The most perfect of all the days that never happened. And never will.
---

In the archive of my mind, I wipe a few tears and shelve volume 29. And then I leave, locking the wire cage door. Because the time for nostalgic indulgences has once again passed by, and there is work to do.


6 Comments

Bea said...

ANNOUNCEMENT:

News just in: our SCSA is normal.

Normal!

So the problem is my eggs, which is probably just the OHSS. So:

a) if our other embryos are just as bad, we should (hopefully) be able to start again at square one, without the OHSS.

b) we can freeze Mr Bea's sperm in case he can't make it back for the next stim cycle.

c) there's always the chance it might not be that simple but then there's PGD and ok that's hard and a long road and also there's still the problem with the bleeding in the luteal phase and what the hell is that about not even a good embryo has much of a chance with that but shutup shutup shutup.

Bea

Jules said...

Even though we know it may not work, we hope that next time will be the one.

If my FETs fail, my next stim cycle will be PGD. At least then we'll know what we're up with.
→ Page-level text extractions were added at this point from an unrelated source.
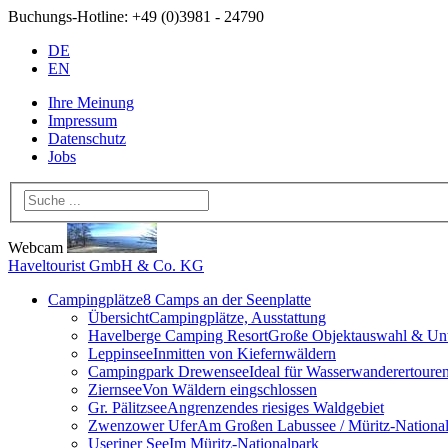
Buchungs-Hotline:
+49 (0)3981 - 24790
DE
EN
Ihre Meinung
Impressum
Datenschutz
Jobs
Webcam
Haveltourist GmbH & Co. KG
Campingplätze
8 Camps an der Seenplatte
Übersicht
Campingplätze, Ausstattung
Havelberge Camping Resort
Große Objektauswahl & Unt
Leppinsee
Inmitten von Kiefernwäldern
Campingpark Drewensee
Ideal für Wasserwanderertoure
Ziernsee
Von Wäldern eingschlossen
Gr. Pälitzsee
Angrenzendes riesiges Waldgebiet
Zwenzower Ufer
Am Großen Labussee / Müritz-Nationa
Useriner See
Im Müritz-Nationalpark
This may be " Volume 29, Chapter 62, The Book Of Things That Never Were", but "Volume 30, Chapter 15", may be The Book Of Things That We Always Dreamed Of.

Thinking of you.

StellaNova said...

We can tell ourselves to shutup as much as we like ... but we're just too stubborn ... we never listen!!

I hope you'll be able to revisit those 'what if's' and make them your reality.

And now, it sounds like you're going to have a plan ...

ellie said...

Good plan. I am currently on plan B myself. Um, maybe i should say I am on plan B with my DH- in reading that over I thought the clarification was important. :) I hope your next cycle goes well and I am glad that you are feeling Ok.

Meg said...

Great, Bea. I'm so glad to hear about the latest results.

Keep us updated. Can they do things about the luteal phase stuff or am I an ignoramus?

Bea said...

Actually, I'm going to reply here as well.

Jules - gotta write that book someday.

Ellie - just popped over to your blog. Hope you survive your DH's absence.

Thanks, peoples. It does help to have something to move onto so quickly.